10.1101/2022.01.04.474350 ◽

2022 ◽

Author(s):

Quentin Chesnais ◽

Victor Golyaev ◽

Amadine Velt ◽

Camille Rustenholz ◽

Véronique Brault ◽

...

Keyword(s):

Feeding Behavior ◽

Myzus Persicae ◽

Virus Transmission ◽

Transcriptome Profiling ◽

Defense Responses ◽

Plant Viruses ◽

Transmission Mode ◽

Insect Vector ◽

Plant Host ◽

Aphid Vector

Background: Evidence accumulates that plant viruses alter host-plant traits in ways that modify their insect vectors' behavior. These alterations often enhance virus transmission, which has led to the hypothesis that these effects are manipulations caused by viral adaptation. However, the genetic basis of these indirect, plant-mediated effects on vectors and their dependence on the plant host and the mode of virus transmission is hardly known. Results: Transcriptome profiling of Arabidopsis thaliana and Camelina sativa plants infected with turnip yellows virus (TuYV) or cauliflower mosaic virus (CaMV) and infested with the common aphid vector Myzus persicae revealed strong virus- and host-specific differences in the gene expression patterns.
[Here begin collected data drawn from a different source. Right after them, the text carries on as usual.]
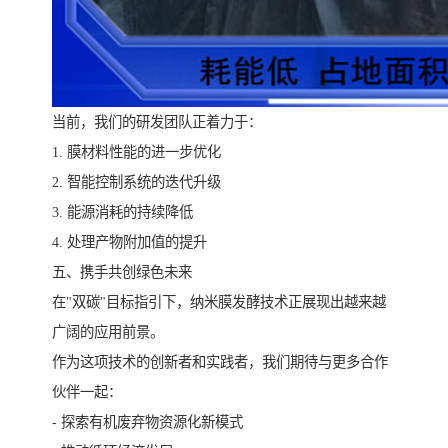
当前，我们的研发团队正着力于：
1. 膜材料性能的进一步优化
2. 智能控制系统的迭代升级
3. 能源消耗的持续降低
4. 处理产物附加值的提升
五、携手共创绿色未来
在"双碳"目标指引下，纳米膜发酵技术正展现出越来越
广阔的应用前景。
作为这项技术的创新者和实践者，我们期待与更多合作
伙伴一起：
- 探索有机废弃物资源化新模式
CaMV infection caused more severe effects on the phenotype of both plant hosts than did TuYV infection, and the severity of symptoms correlated strongly with the proportion of differentially expressed genes, especially photosynthesis genes. Accordingly, CaMV infection modified aphid behavior and fecundity stronger than did infection with TuYV. Conclusions: Overall, infection with CaMV — relying on the non-circulative transmission mode — tends to have effects on metabolic pathways with strong potential implications for insect-vector / plant-host interactions (e.g. photosynthesis, jasmonic acid, ethylene and glucosinolate biosynthetic processes), while TuYV — using the circulative transmission mode — alters these pathways only weakly. These virus-induced deregulations of genes that are related to plant physiology and defense responses might impact aphid probing and feeding behavior on both infected host plants, with potentially distinct effects on virus transmission. Keywords: Caulimovirus, polerovirus, aphid vector, transmission, feeding behavior, insect-plant interactions, transcriptome profiling, RNA-seq.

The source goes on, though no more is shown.